The findings of this explorative study, the first of three, were .

The driving force behind the research is to gather and objectively process passive, continuous data to compare alongside a broad range of symptoms from social anxiety disorder, generalized anxiety disorder, depression and general impairment.

鈥淐onsider how mental health monitoring currently works,鈥 says Rose. 鈥淧atients visit their therapist every week or so by going to a clinic or office. The patient chooses how to present themselves and the therapist interprets what they hear.鈥

But with a smartphone in every backpack, pocket or purse these days, there鈥檚 an opportunity to gather data far more frequently. And because intermittent recording goes unnoticed, the data-gathering is passive so the act of measuring isn鈥檛 changing what鈥檚 being measured.

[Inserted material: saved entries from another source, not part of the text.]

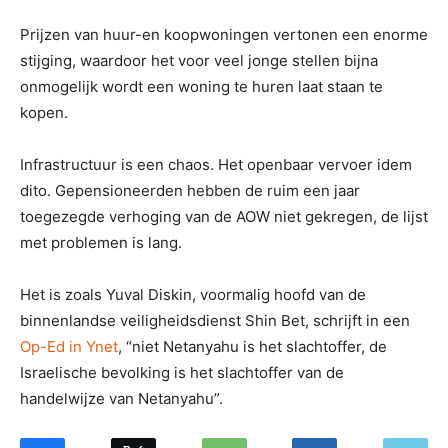
Prijzen van huur-en koopwoningen vertonen een enorme
stijging, waardoor het voor veel jonge stellen bijna
onmogelijk wordt een woning te huren laat staan te
kopen.
Infrastructuur is een chaos. Het openbaar vervoer idem
dito. Gepensioneerden hebben de ruim een jaar
toegezegde verhoging van de AOW niet gekregen, de lijst
met problemen is lang.
Het is zoals Yuval Diskin, voormalig hoofd van de
binnenlandse veiligheidsdienst Shin Bet, schrijft in een
Op-Ed in Ynet
, “niet Netanyahu is het slachtoffer, de
Israelische bevolking is het slachtoffer van de
handelwijze van Netanyahu”.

This visualization shows a subject鈥檚 environmental audio volume data over the course of a week.

One of the challenges for an observational study like this 鈥 as with many similar studies in this field 鈥 is managing privacy protections.

The research ethics board set limitations on how the team could use the audio. They couldn鈥檛 listen to it, nor could they keep it for longer than a few weeks; any discernible words had to be stored in isolation so that conversations couldn鈥檛 be recreated.

It has long been known that the presence or absence of voices is associated with depression. A second study, currently in review, considers this word-based data while a third will look at the predictive potential of an app that includes data for location, on/off screen activity and motion detection.

Building a medical model of mental health based on smartphone data could be a valuable asset for the field.

鈥淲hen someone鈥檚 going into depression they just kind of fade away,鈥 says Rose. 鈥淚magine an app with the capability to notify a spouse or a parent when this happens. Imagine one that could more finely track the efficacy of a prescription.鈥

Rose says his imagination 鈥 and research 鈥 has been fired up by such scenarios for seven years since the inception of the Centre for Automation in Medicine and his collaboration with Katzman and fellow researchers at S.T.A.R.T.

鈥淚t鈥檚 a true partnership,鈥 says Rose of his research partners in the clinic. 鈥淭hey learn what鈥檚 possible with machine learning while we learn aspects of psychiatry and statistics. We don鈥檛 just do what they tell us.鈥

The research received support from the Natural Sciences and Engineering Research Council of Canada.